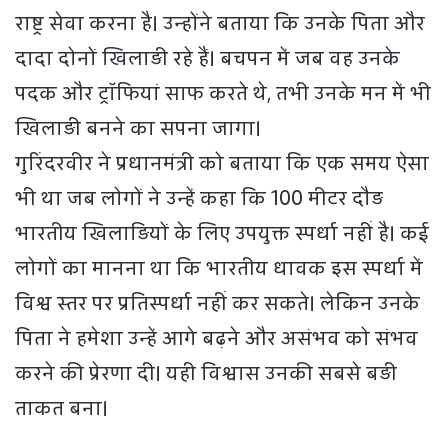
राष्ट्र सेवा करना है। उन्होंने बताया कि उनके पिता और
दादा दोनों खिलाड़ी रहे हैं। बचपन में जब वह उनके
पदक और ट्रॉफियां साफ करते थे, तभी उनके मन में भी
खिलाड़ी बनने का सपना जागा।
गुरिंदरवीर ने प्रधानमंत्री को बताया कि एक समय ऐसा
भी था जब लोगों ने उन्हें कहा कि 100 मीटर दौड़
भारतीय खिलाड़ियों के लिए उपयुक्त स्पर्धा नहीं है। कई
लोगों का मानना था कि भारतीय धावक इस स्पर्धा में
विश्व स्तर पर प्रतिस्पर्धा नहीं कर सकते। लेकिन उनके
पिता ने हमेशा उन्हें आगे बढ़ने और असंभव को संभव
करने की प्रेरणा दी। यही विश्वास उनकी सबसे बड़ी
ताकत बना।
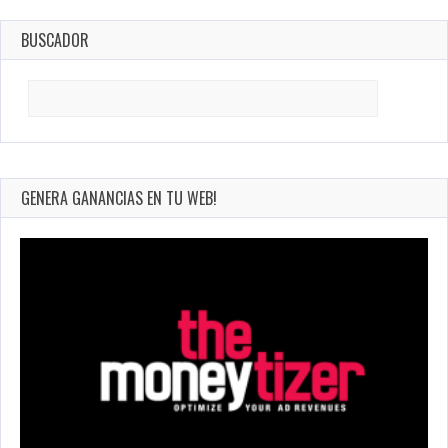
BUSCADOR
Search
for:
GENERA GANANCIAS EN TU WEB!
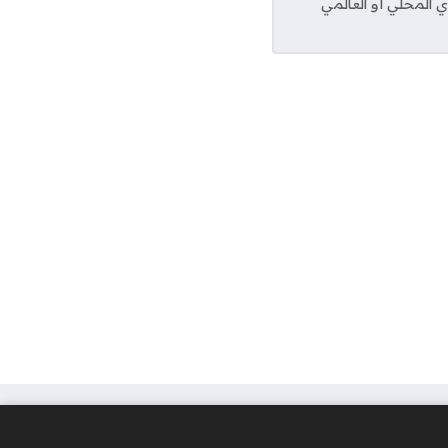
ي المحلي أو العالمي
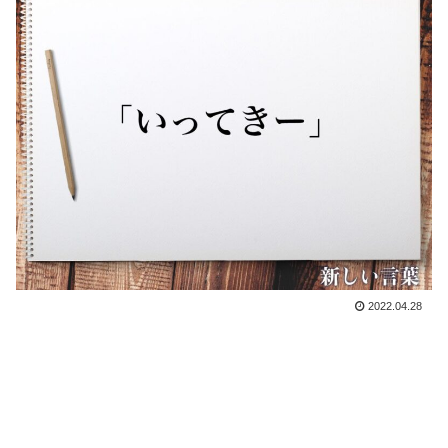
2022.04.28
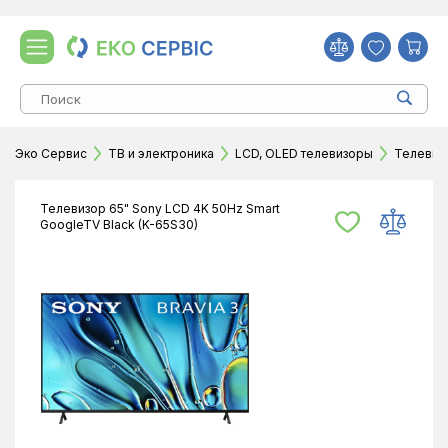
Эко Сервис
ТВ и электроника
LCD, OLED телевизоры
Телевизо
Телевизор 65" Sony LCD 4K 50Hz Smart
GoogleTV Black (K-65S30)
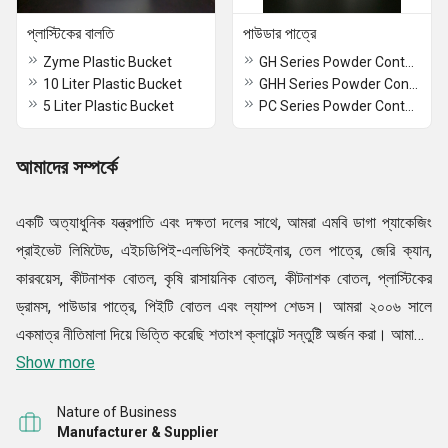
প্লাস্টিকের বালতি
পাউডার পাত্রে
Zyme Plastic Bucket
GH Series Powder Containers
10 Liter Plastic Bucket
GHH Series Powder Container
5 Liter Plastic Bucket
PC Series Powder Container
আমাদের সম্পর্কে
একটি অত্যাধুনিক যন্ত্রপাতি এবং দক্ষতা দলের সাথে, আমরা এমবি ডাগা প্যাকেজিং
প্রাইভেট লিমিটেড, এইচডিপিই-এলডিপিই কনটেইনার, তেল পাত্রে, জেরি ক্যান,
কারবয়েস, কীটনাশক বোতল, কৃষি রাসায়নিক বোতল, কীটনাশক বোতল, প্লাস্টিকের
ড্রামস, পাউডার পাত্রে, পিইটি বোতল এবং ল্যাম্প শেডস। আমরা ২০০৬ সালে
একমাত্র নীতিমালা দিয়ে ভিত্তি করেছি শতাংশ ক্লায়েন্ট সন্তুষ্টি অর্জন করা। আমাদের
উদ্দেশ্য অর্জনের জন্য, আমরা আমাদের পণ্যগুলি 250 মিলি থেকে 50 লিটার অফার
Show more
করছি। ক্লায়েন্টদের নির্দিষ্ট চাহিদা অনুযায়ী ক্ষমতা। আমাদের সংস্থাটি নৈতিক
Nature of Business
ব্যবসায়িক নীতিগুলি অনুসরণ করার জন্য মূল মূল্যবোধ দ্বারা চালিত হয় এবং এটি
Manufacturer & Supplier
আমাদের ক্লায়েন্টদের মধ্যে একটি শ্রদ্ধাশীল অবস্থান দিয়েছে।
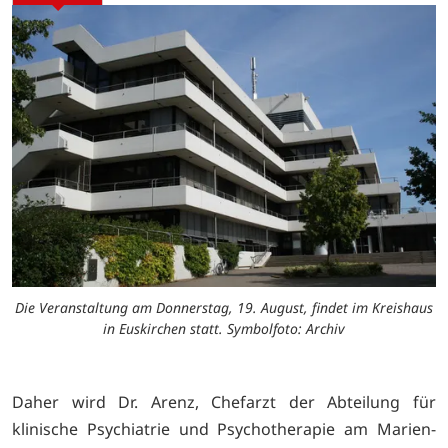
Die Veranstaltung am Donnerstag, 19. August, findet im Kreishaus
in Euskirchen statt. Symbolfoto: Archiv
Daher wird Dr. Arenz, Chefarzt der Abteilung für
klinische Psychiatrie und Psychotherapie am Marien-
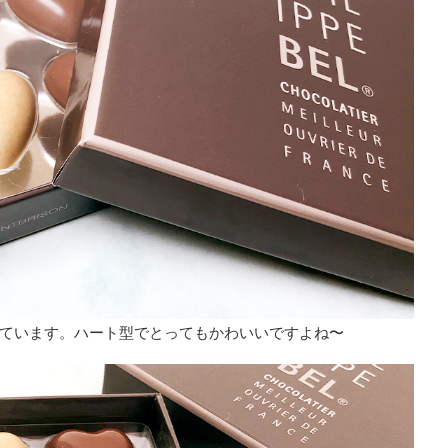
ています。ハート型でとってもかわいいですよね〜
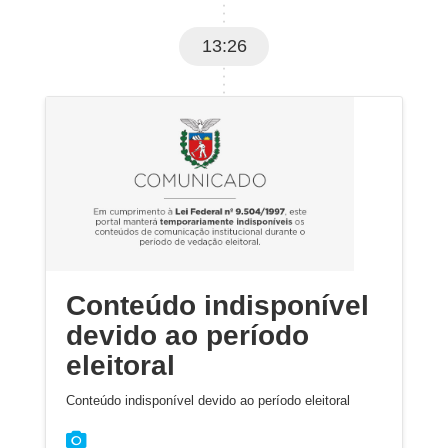
13:26
Conteúdo indisponível
devido ao período
eleitoral
Conteúdo indisponível devido ao período eleitoral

**********

_Problem details_: In the records above, find the line with "गुरिंदरवीर ने प्रधानमंत्री". Print exactly from there through the line with "ТВ и электроника", minus the pictures.

_Answer to this exercise_:
गुरिंदरवीर ने प्रधानमंत्री को बताया कि एक समय ऐसा
भी था जब लोगों ने उन्हें कहा कि 100 मीटर दौड़
भारतीय खिलाड़ियों के लिए उपयुक्त स्पर्धा नहीं है। कई
लोगों का मानना था कि भारतीय धावक इस स्पर्धा में
विश्व स्तर पर प्रतिस्पर्धा नहीं कर सकते। लेकिन उनके
पिता ने हमेशा उन्हें आगे बढ़ने और असंभव को संभव
करने की प्रेरणा दी। यही विश्वास उनकी सबसे बड़ी
ताकत बना।
BUSCADOR
Search
for:
GENERA GANANCIAS EN TU WEB!
ي المحلي أو العالمي
2022.04.28
Эко Сервис
ТВ и электроника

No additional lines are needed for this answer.